You should now have a file structure for your “LastName_CRM495_RAssignment5” folder that looks like this:

Part 2 (Assignment 5.2): Download ICPSR data directly from within R

Now that you have the basic file structure for this assignment and specifically the “NYS_data” folder, it’s time to download the first five waves of NYS data. Recall these are the waves of data that Warr (1993) used in his study on the delinquent peer influences and the age-distribution of crime.

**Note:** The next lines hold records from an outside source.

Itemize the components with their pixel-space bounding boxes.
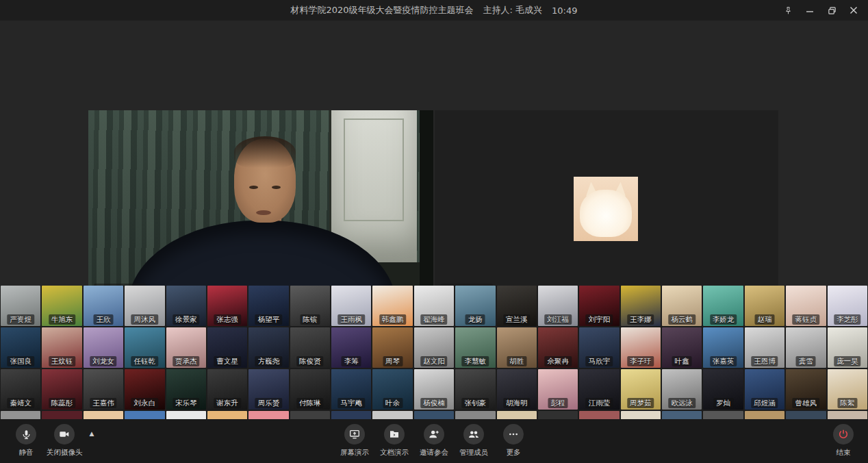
participant-tile[interactable]: 张嘉英 bbox=[703, 327, 743, 368]
restore-icon[interactable] bbox=[823, 2, 841, 18]
participant-tile[interactable]: 杨云鹤 bbox=[662, 286, 702, 326]
participant-tile[interactable]: 谢东升 bbox=[207, 369, 247, 410]
participant-tile[interactable]: 陈俊贤 bbox=[290, 327, 330, 368]
participant-tile[interactable]: 徐景家 bbox=[166, 286, 206, 326]
participant-tile[interactable]: 周琴 bbox=[372, 327, 412, 368]
participant-tile-partial[interactable] bbox=[125, 411, 164, 419]
participant-tile[interactable]: 江雨莹 bbox=[579, 369, 619, 410]
participant-tile[interactable]: 韩鑫鹏 bbox=[372, 286, 412, 326]
participant-tile[interactable]: 秦靖文 bbox=[1, 369, 40, 410]
participant-tile[interactable]: 胡海明 bbox=[497, 369, 537, 410]
participant-tile[interactable]: 宣兰溪 bbox=[497, 286, 537, 326]
participant-tile-partial[interactable] bbox=[579, 411, 619, 419]
participant-tile[interactable]: 龙扬 bbox=[455, 286, 495, 326]
participant-tile[interactable]: 王炆钰 bbox=[42, 327, 81, 368]
participant-tile[interactable]: 张国良 bbox=[1, 327, 40, 368]
participant-tile[interactable]: 严资煜 bbox=[1, 286, 40, 326]
end-meeting-button[interactable]: 结束 bbox=[828, 424, 858, 458]
pin-icon[interactable] bbox=[779, 2, 797, 18]
participant-tile-partial[interactable] bbox=[248, 411, 288, 419]
participant-tile[interactable]: 罗灿 bbox=[703, 369, 743, 410]
participant-tile[interactable]: 欧远泳 bbox=[662, 369, 702, 410]
camera-button[interactable]: 关闭摄像头 bbox=[47, 424, 83, 458]
participant-tile[interactable]: 宋乐琴 bbox=[166, 369, 206, 410]
participant-tile[interactable]: 佘聚冉 bbox=[538, 327, 578, 368]
participant-tile[interactable]: 赵文阳 bbox=[414, 327, 454, 368]
participant-tile[interactable]: 杨望平 bbox=[248, 286, 288, 326]
participant-tile[interactable]: 张钊豪 bbox=[455, 369, 495, 410]
participant-tile[interactable]: 李子玗 bbox=[621, 327, 661, 368]
participant-tile-partial[interactable] bbox=[621, 411, 661, 419]
participant-tile[interactable]: 胡胜 bbox=[497, 327, 537, 368]
participant-tile[interactable]: 刘江福 bbox=[538, 286, 578, 326]
participant-tile[interactable]: 周乐赟 bbox=[248, 369, 288, 410]
participant-tile-partial[interactable] bbox=[662, 411, 702, 419]
screen-share-button[interactable]: 屏幕演示 bbox=[340, 424, 370, 458]
participant-tile[interactable]: 方巍尧 bbox=[248, 327, 288, 368]
minimize-icon[interactable] bbox=[801, 2, 819, 18]
participant-tile-partial[interactable] bbox=[207, 411, 247, 419]
participant-tile[interactable]: 李芝彤 bbox=[828, 286, 867, 326]
participant-tile[interactable]: 张志强 bbox=[207, 286, 247, 326]
participant-tile[interactable]: 庞一昊 bbox=[828, 327, 867, 368]
participant-tile[interactable]: 王嘉伟 bbox=[84, 369, 123, 410]
participant-tile[interactable]: 李娇龙 bbox=[703, 286, 743, 326]
participant-tile-partial[interactable] bbox=[538, 411, 578, 419]
participant-tile[interactable]: 曹文星 bbox=[207, 327, 247, 368]
participant-tile[interactable]: 邱煜涵 bbox=[745, 369, 784, 410]
invite-button[interactable]: 邀请参会 bbox=[419, 424, 449, 458]
participant-tile[interactable]: 彭程 bbox=[538, 369, 578, 410]
participant-tile[interactable]: 任钰乾 bbox=[125, 327, 164, 368]
main-video-host[interactable]: 毛成兴 bbox=[88, 110, 433, 305]
participant-tile[interactable]: 刘宇阳 bbox=[579, 286, 619, 326]
participant-tile-partial[interactable] bbox=[166, 411, 206, 419]
participant-tile[interactable]: 贾承杰 bbox=[166, 327, 206, 368]
participant-tile[interactable]: 王欣 bbox=[84, 286, 123, 326]
participant-tile[interactable]: 牛旭东 bbox=[42, 286, 81, 326]
participant-tile-partial[interactable] bbox=[703, 411, 743, 419]
participant-tile[interactable]: 赵瑞 bbox=[745, 286, 784, 326]
participant-tile-partial[interactable] bbox=[497, 411, 537, 419]
participant-tile-partial[interactable] bbox=[828, 411, 867, 419]
participant-tile[interactable]: 李慧敏 bbox=[455, 327, 495, 368]
participant-tile[interactable]: 马欣宇 bbox=[579, 327, 619, 368]
mute-button[interactable]: 静音 bbox=[11, 424, 41, 458]
participant-tile-partial[interactable] bbox=[745, 411, 784, 419]
participant-tile[interactable]: 蒋钰贞 bbox=[786, 286, 826, 326]
close-icon[interactable] bbox=[845, 2, 863, 18]
participant-tile-partial[interactable] bbox=[414, 411, 454, 419]
participant-tile[interactable]: 刘永白 bbox=[125, 369, 164, 410]
manage-members-button[interactable]: 管理成员 bbox=[459, 424, 489, 458]
participant-tile[interactable]: 王恩博 bbox=[745, 327, 784, 368]
participant-tile-partial[interactable] bbox=[786, 411, 826, 419]
participant-tile-partial[interactable] bbox=[42, 411, 81, 419]
participant-tile-partial[interactable] bbox=[331, 411, 371, 419]
participant-tile[interactable]: 付陈琳 bbox=[290, 369, 330, 410]
participant-tile[interactable]: 马宇飑 bbox=[331, 369, 371, 410]
doc-share-button[interactable]: 文档演示 bbox=[379, 424, 409, 458]
participant-tile[interactable]: 周梦茹 bbox=[621, 369, 661, 410]
participant-tile[interactable]: 龚雪 bbox=[786, 327, 826, 368]
participant-tile[interactable]: 李筹 bbox=[331, 327, 371, 368]
participant-tile[interactable]: 王李娜 bbox=[621, 286, 661, 326]
participant-tile[interactable]: 叶余 bbox=[372, 369, 412, 410]
more-button[interactable]: 更多 bbox=[498, 424, 528, 458]
participant-tile[interactable]: 陈絮 bbox=[828, 369, 867, 410]
participant-tile[interactable]: 刘龙女 bbox=[84, 327, 123, 368]
camera-options-arrow-icon[interactable]: ▲ bbox=[90, 430, 94, 437]
participant-tile[interactable]: 王雨枫 bbox=[331, 286, 371, 326]
participant-tile[interactable]: 翟海峰 bbox=[414, 286, 454, 326]
participant-tile-partial[interactable] bbox=[1, 411, 40, 419]
participant-tile[interactable]: 陈镔 bbox=[290, 286, 330, 326]
participant-tile-partial[interactable] bbox=[290, 411, 330, 419]
participant-name: 刘龙女 bbox=[90, 356, 117, 366]
participant-tile-partial[interactable] bbox=[84, 411, 123, 419]
participant-tile[interactable]: 周沐风 bbox=[125, 286, 164, 326]
participant-tile[interactable]: 叶鑫 bbox=[662, 327, 702, 368]
participant-tile-partial[interactable] bbox=[455, 411, 495, 419]
participant-tile-partial[interactable] bbox=[372, 411, 412, 419]
participant-tile[interactable]: 杨俊楠 bbox=[414, 369, 454, 410]
participant-tile[interactable]: 曾雄风 bbox=[786, 369, 826, 410]
participant-tile[interactable]: 陈蕊彤 bbox=[42, 369, 81, 410]
main-video-guest[interactable]: 吴建东 bbox=[435, 110, 778, 305]
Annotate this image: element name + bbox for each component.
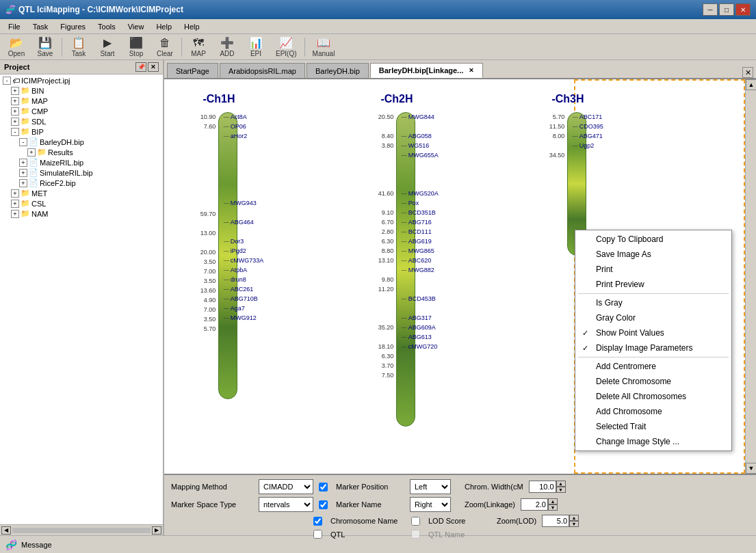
ctx-save-image[interactable]: Save Image As: [575, 247, 731, 262]
tab-startpage[interactable]: StartPage: [167, 63, 218, 78]
tree-expand-icon[interactable]: +: [11, 200, 19, 208]
zoom-lod-input[interactable]: [542, 515, 569, 527]
tree-item-ICIMProject-ipj[interactable]: -🏷ICIMProject.ipj: [1, 76, 161, 85]
scroll-left-button[interactable]: ◀: [1, 526, 11, 535]
qtl-checkbox[interactable]: [313, 530, 322, 539]
zoom-linkage-down[interactable]: ▼: [548, 504, 558, 511]
panel-close-button[interactable]: ✕: [148, 62, 159, 72]
horizontal-scrollbar[interactable]: ◀ ▶: [0, 524, 163, 535]
zoom-lod-down[interactable]: ▼: [569, 521, 579, 527]
tree-item-BarleyDH-bip[interactable]: -📄BarleyDH.bip: [1, 137, 161, 147]
tree-expand-icon[interactable]: +: [11, 107, 19, 116]
menu-tools[interactable]: Tools: [92, 21, 121, 32]
chrom-width-up[interactable]: ▲: [556, 481, 566, 487]
toolbar-task[interactable]: 📋 Task: [65, 36, 92, 59]
mapping-method-select[interactable]: CIMADD: [259, 479, 313, 494]
scroll-track[interactable]: [12, 528, 151, 533]
toolbar-epi[interactable]: 📊 EPI: [242, 36, 270, 59]
zoom-linkage-up[interactable]: ▲: [548, 498, 558, 504]
tree-expand-icon[interactable]: +: [11, 189, 19, 198]
tree-item-CMP[interactable]: +📁CMP: [1, 106, 161, 116]
zoom-lod-up[interactable]: ▲: [569, 515, 579, 521]
panel-pin-button[interactable]: 📌: [135, 62, 146, 72]
menu-figures[interactable]: Figures: [55, 21, 91, 32]
marker-position-select[interactable]: Left Right: [410, 479, 451, 494]
tree-item-CSL[interactable]: +📁CSL: [1, 198, 161, 208]
ctx-show-point-values[interactable]: ✓ Show Point Values: [575, 325, 731, 340]
zoom-linkage-input[interactable]: [521, 498, 548, 511]
tree-expand-icon[interactable]: +: [11, 210, 19, 218]
tree-expand-icon[interactable]: +: [27, 148, 36, 157]
toolbar-epiq[interactable]: 📈 EPI(Q): [271, 36, 302, 59]
scroll-down-button[interactable]: ▼: [746, 463, 756, 474]
ctx-is-gray[interactable]: Is Gray: [575, 295, 731, 310]
tree-item-MAP[interactable]: +📁MAP: [1, 96, 161, 106]
tree-expand-icon[interactable]: +: [19, 169, 27, 177]
tree-item-RiceF2-bip[interactable]: +📄RiceF2.bip: [1, 178, 161, 188]
ctx-change-image-style[interactable]: Change Image Style ...: [575, 434, 731, 449]
tab-barleydh-linkage[interactable]: BarleyDH.bip[Linkage... ✕: [370, 63, 483, 78]
close-button[interactable]: ✕: [735, 3, 751, 16]
toolbar-stop[interactable]: ⬛ Stop: [122, 36, 150, 59]
toolbar-open[interactable]: 📂 Open: [3, 36, 30, 59]
toolbar-save[interactable]: 💾 Save: [31, 36, 59, 59]
lod-score-checkbox[interactable]: [411, 517, 420, 526]
ctx-display-image-params[interactable]: ✓ Display Image Parameters: [575, 340, 731, 355]
minimize-button[interactable]: ─: [703, 3, 718, 16]
tree-item-Results[interactable]: +📁Results: [1, 147, 161, 157]
tree-expand-icon[interactable]: -: [3, 77, 11, 85]
toolbar-add[interactable]: ➕ ADD: [213, 36, 241, 59]
ctx-add-centromere[interactable]: Add Centromere: [575, 359, 731, 374]
ctx-print-preview[interactable]: Print Preview: [575, 277, 731, 292]
menu-help1[interactable]: Help: [151, 21, 177, 32]
tree-expand-icon[interactable]: +: [11, 87, 19, 95]
tab-barleydh[interactable]: BarleyDH.bip: [307, 63, 369, 78]
scroll-up-button[interactable]: ▲: [746, 79, 756, 90]
tree-item-label: SimulateRIL.bip: [40, 169, 93, 177]
toolbar-start[interactable]: ▶ Start: [94, 36, 121, 59]
toolbar-map[interactable]: 🗺 MAP: [185, 36, 212, 59]
restore-button[interactable]: □: [719, 3, 734, 16]
menu-view[interactable]: View: [122, 21, 150, 32]
chromosome-name-checkbox[interactable]: [313, 517, 322, 526]
chrom-width-input[interactable]: [529, 481, 556, 493]
ctx-delete-all-chromosomes[interactable]: Delete All Chromosomes: [575, 389, 731, 404]
tree-expand-icon[interactable]: +: [11, 118, 19, 126]
tree-item-NAM[interactable]: +📁NAM: [1, 208, 161, 219]
marker-position-checkbox[interactable]: [319, 483, 328, 491]
ctx-gray-color[interactable]: Gray Color: [575, 310, 731, 325]
ctx-selected-trait[interactable]: Selected Trait: [575, 419, 731, 434]
tree-item-SDL[interactable]: +📁SDL: [1, 116, 161, 126]
qtl-name-checkbox[interactable]: [411, 530, 420, 539]
ctx-copy-clipboard[interactable]: Copy To Clipboard: [575, 232, 731, 247]
tree-expand-icon[interactable]: +: [11, 97, 19, 105]
scroll-right-button[interactable]: ▶: [152, 526, 161, 535]
marker-space-select[interactable]: ntervals: [259, 497, 313, 512]
ctx-print[interactable]: Print: [575, 262, 731, 277]
ch2h-markers: MWG844 ABG058 WG516 MWG655A MWG520A Pox …: [402, 112, 439, 351]
tree-expand-icon[interactable]: -: [19, 138, 27, 146]
chrom-width-down[interactable]: ▼: [556, 487, 566, 493]
menu-file[interactable]: File: [3, 21, 26, 32]
tab-close-button[interactable]: ✕: [469, 67, 474, 74]
tree-expand-icon[interactable]: -: [11, 128, 19, 136]
tab-arabidopsis[interactable]: ArabidopsisRIL.map: [220, 63, 305, 78]
ctx-delete-chromosome[interactable]: Delete Chromosome: [575, 374, 731, 389]
toolbar-epi-label: EPI: [250, 50, 261, 57]
ctx-add-chromosome[interactable]: Add Chromosome: [575, 404, 731, 419]
tree-item-SimulateRIL-bip[interactable]: +📄SimulateRIL.bip: [1, 167, 161, 178]
toolbar-clear[interactable]: 🗑 Clear: [151, 36, 179, 59]
marker-name-select[interactable]: Right Left: [410, 497, 451, 512]
tree-item-BIP[interactable]: -📁BIP: [1, 126, 161, 137]
menu-task[interactable]: Task: [27, 21, 54, 32]
menu-help2[interactable]: Help: [179, 21, 205, 32]
tree-item-BIN[interactable]: +📁BIN: [1, 85, 161, 96]
tree-item-MET[interactable]: +📁MET: [1, 188, 161, 198]
marker-name-checkbox[interactable]: [319, 500, 328, 509]
tree-item-MaizeRIL-bip[interactable]: +📄MaizeRIL.bip: [1, 157, 161, 167]
tab-close-all-button[interactable]: ✕: [742, 67, 753, 78]
tree-expand-icon[interactable]: +: [19, 159, 27, 167]
toolbar-manual[interactable]: 📖 Manual: [308, 36, 340, 59]
vertical-scrollbar[interactable]: ▲ ▼: [745, 79, 756, 474]
tree-expand-icon[interactable]: +: [19, 179, 27, 187]
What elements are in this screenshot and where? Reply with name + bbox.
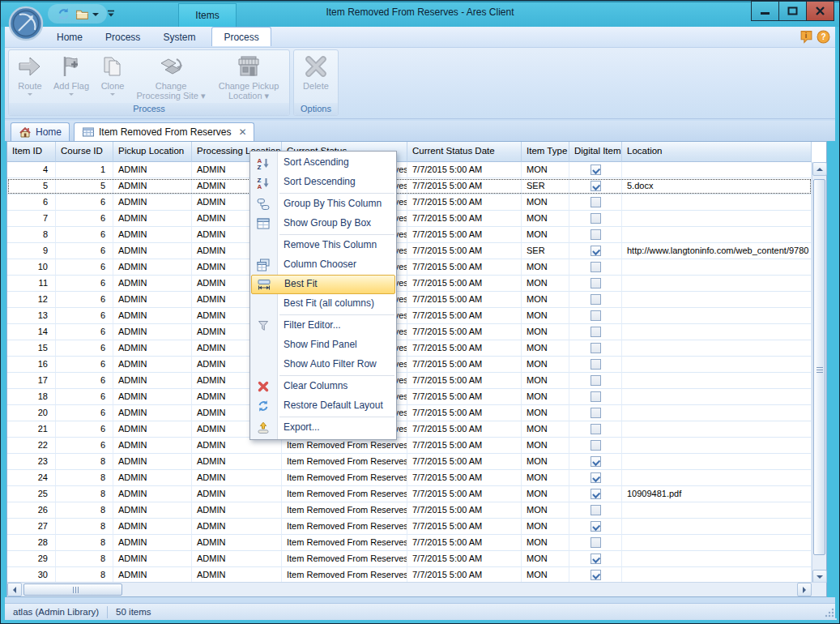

As we mentioned previously, it is technically against ICPSR’s bylaws to share data housed on ICPSR “without the written agreement of ICPSR.” This means that if you included ICPSR data and/or documentation directly within a reproducible file structure that you shared with someone else, you would technically be violating the bylaws. Fortunately, there is a package called “icpsrdata” that allows you to download data housed on ICPSR directly from within R. This means you simply need to provide the code for downloading and wrangling the data and you are 1) not violating ICPSR’s bylaws and 2) adhearing to open and reproducible research practices. Let’s show you how to do that now.

2.1: Identify ICPSR numbers for data you want to download

We need to know the ICPSR numbers for the first five waves of the NYS. Go to the NYS Series page on ICPSR and make note of the ICPSR numbers for the first five waves of data.